### Problem details
All of the data below should be printed again exactly, pictures excluded.
━━━ Supplied material ━━━
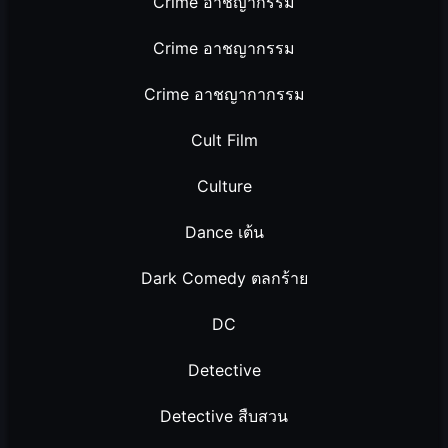
Crime อาชญากรรม
Crime อาชญากรรม
Crime อาชญากากรรม
Cult Film
Culture
Dance เต้น
Dark Comedy ตลกร้าย
DC
Detective
Detective สืบสวน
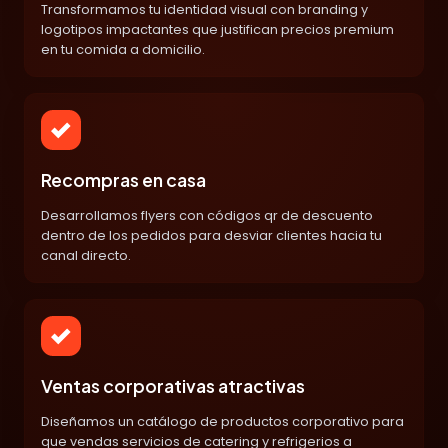
Transformamos tu identidad visual con branding y
logotipos impactantes que justifican precios premium
en tu comida a domicilio.
Recompras en casa
Desarrollamos flyers con códigos qr de descuento
dentro de los pedidos para desviar clientes hacia tu
canal directo.
Ventas corporativas atractivas
Diseñamos un catálogo de productos corporativo para
que vendas servicios de catering y refrigerios a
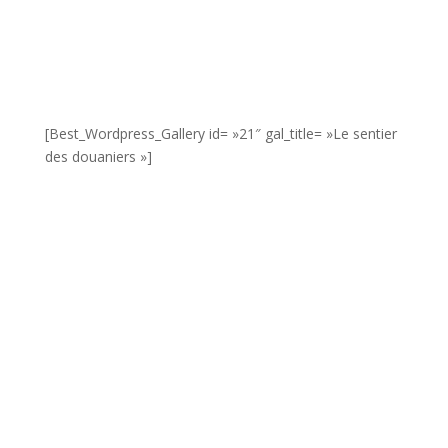
[Best_Wordpress_Gallery id= »21″ gal_title= »Le sentier
des douaniers »]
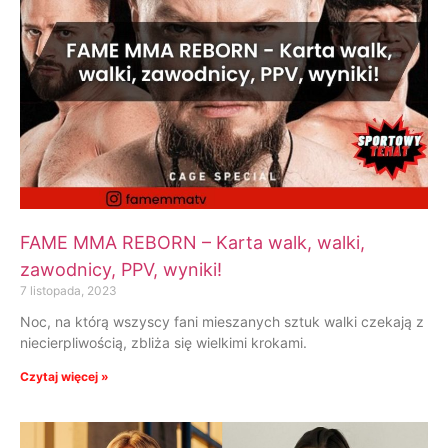
FAME MMA REBORN – Karta walk, walki,
zawodnicy, PPV, wyniki!
7 listopada, 2023
Noc, na którą wszyscy fani mieszanych sztuk walki czekają z
niecierpliwością, zbliża się wielkimi krokami.
Czytaj więcej »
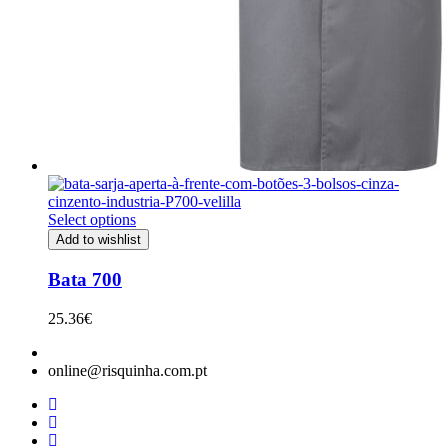
Select options
Add to wishlist
Bata 700
25.36
€
online@risquinha.com.pt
━━━
### Result for this task
Crime อาชญากรรม
Crime อาชญากรรม
Crime อาชญากากรรม
Cult Film
Culture
Dance เต้น
Dark Comedy ตลกร้าย
DC
Detective
Detective สืบสวน
Transformamos tu identidad visual con branding y
logotipos impactantes que justifican precios premium
en tu comida a domicilio.
Recompras en casa
Desarrollamos flyers con códigos qr de descuento
dentro de los pedidos para desviar clientes hacia tu
canal directo.
Ventas corporativas atractivas
Diseñamos un catálogo de productos corporativo para
que vendas servicios de catering y refrigerios a
[Best_Wordpress_Gallery id= »21″ gal_title= »Le sentier
des douaniers »]
FAME MMA REBORN – Karta walk, walki,
zawodnicy, PPV, wyniki!
7 listopada, 2023
Noc, na którą wszyscy fani mieszanych sztuk walki czekają z
niecierpliwością, zbliża się wielkimi krokami.
Czytaj więcej »
Select options
Add to wishlist
Bata 700
25.36
€
online@risquinha.com.pt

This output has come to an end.